Nein, ist es nicht egal. Unsere Wahrnehmung von Geschwindigkeit ist relativ. Es kommt darauf an, von wo aus man sie betrachtet. Dass sich die Erde mit rasanter Geschwindigkeit um sich selbst dreht, spüren wir nicht. Die eigene Grundgeschwindigkeit spielt eine Rolle, aber auch die eigene Einstellung und Erfahrung. Fahranfänger können in ihrer ersten Fahrstunde bei einer Geschwindigkeit von 30 Stundenkilometern kaum die Kontrolle über das Fahrzeug behalten. Aber selbst für erfahrene Autofahrer fühlen sich bei 150 Stundenkilometern in einem Kleinwagen schneller an als in einem SUV. Je aktiver und einflussreicher die eigene Rolle, je direkter der Zugriff und je größer Zuversicht und Zutrauen, desto weniger erscheinen uns Geschwindigkeit und Veränderung als bedrohlich. Je mehr wir uns aber als ohnmächtige und gefährdete Objekte von Veränderung sehen, desto unangenehmer und beängstigender wirkt sie auf uns.

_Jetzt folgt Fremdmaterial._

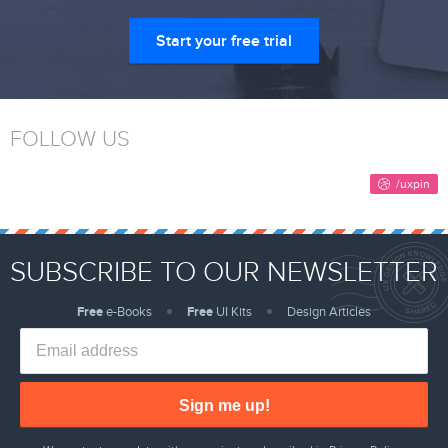
Start your free trial
FOLLOW US
SUBSCRIBE TO OUR NEWSLETTER
Free
e-Books
Free
UI Kits
Design Articles
Sign me up!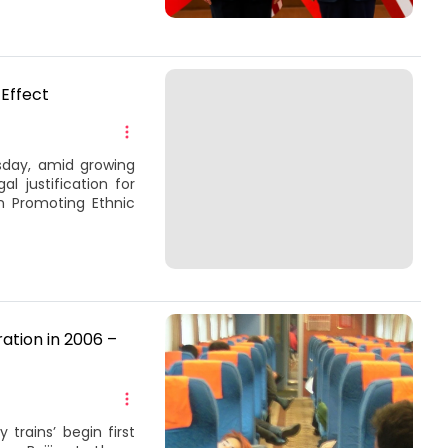
 Effect
sday, amid growing
l justification for
n Promoting Ethnic
ration in 2006 –
 trains’ begin first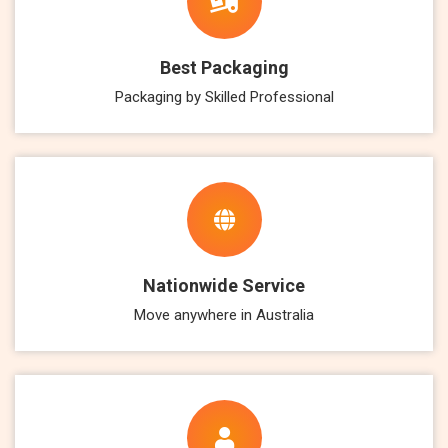
Best Packaging
Packaging by Skilled Professional
Nationwide Service
Move anywhere in Australia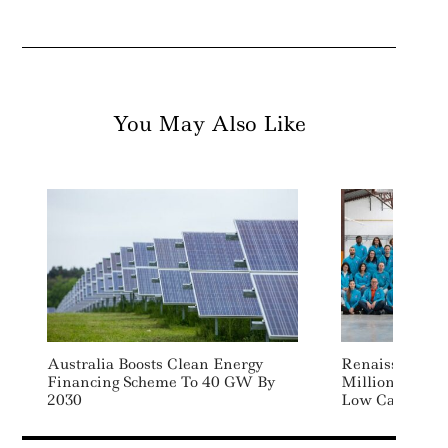
You May Also Like
Australia Boosts Clean Energy
Renaissance F
Financing Scheme To 40 GW By
Million To Ad
2030
Low Carbon Fu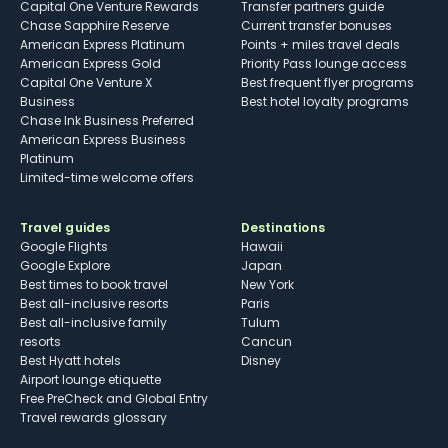
Capital One Venture Rewards
Transfer partners guide
Chase Sapphire Reserve
Current transfer bonuses
American Express Platinum
Points + miles travel deals
American Express Gold
Priority Pass lounge access
Capital One Venture X
Best frequent flyer programs
Business
Best hotel loyalty programs
Chase Ink Business Preferred
American Express Business
Platinum
Limited-time welcome offers
Travel guides
Destinations
Google Flights
Hawaii
Google Explore
Japan
Best times to book travel
New York
Best all-inclusive resorts
Paris
Best all-inclusive family
Tulum
resorts
Cancun
Best Hyatt hotels
Disney
Airport lounge etiquette
Free PreCheck and Global Entry
Travel rewards glossary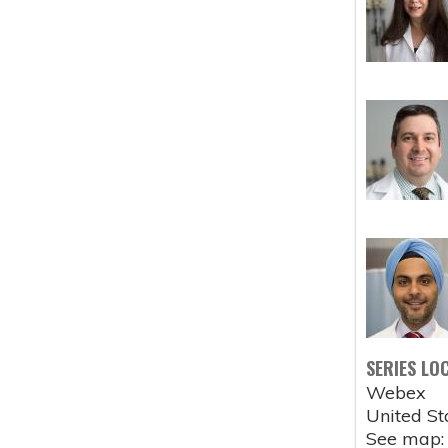
SERIES LO
Webex
United St
See map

Auf die Gesellschaft übertragen bedeutet das: Je mehr sich Menschen von den großen Entwicklungen „abgehängt“ fühlen, desto mehr nehmen sie diese als Bedrohung war. Als eine solche „große Entwicklung“ gilt zum Beispiel die Globalisierung: In der Reaktion auf diesen Megatrend vereinen sich das Gefühl beängstigender Beschleunigung, der Verlust regionaler und menschlicher Bezüge, die empfundene Entfremdung und die eigene Hilflosigkeit zu einer Geisteshaltung, in der die Offenheit für andersartige Standpunkte rapide abnimmt. Um solchen Konfrontationen aus dem Weg zu gehen, schwimmen viele Menschen im Strom gesellschaftlicher Modernisierungsprozesse mit und bewegen sich auch inhaltlich innerhalb dieser Grenzen. Wenn ihnen das gelingt, relativiert sich das Gefühl für die eigene Geschwindigkeit, vorausgesetzt, man vertraut der Strömung. Doch die Anzahl derer, die genau dies nicht mehr können oder wollen, wächst. Wie Schiffbrüchige klammern sie sich an den Rändern des Mainstreams an allem fest, was Halt verspricht. Und die Nachfrage nach Halt steigt.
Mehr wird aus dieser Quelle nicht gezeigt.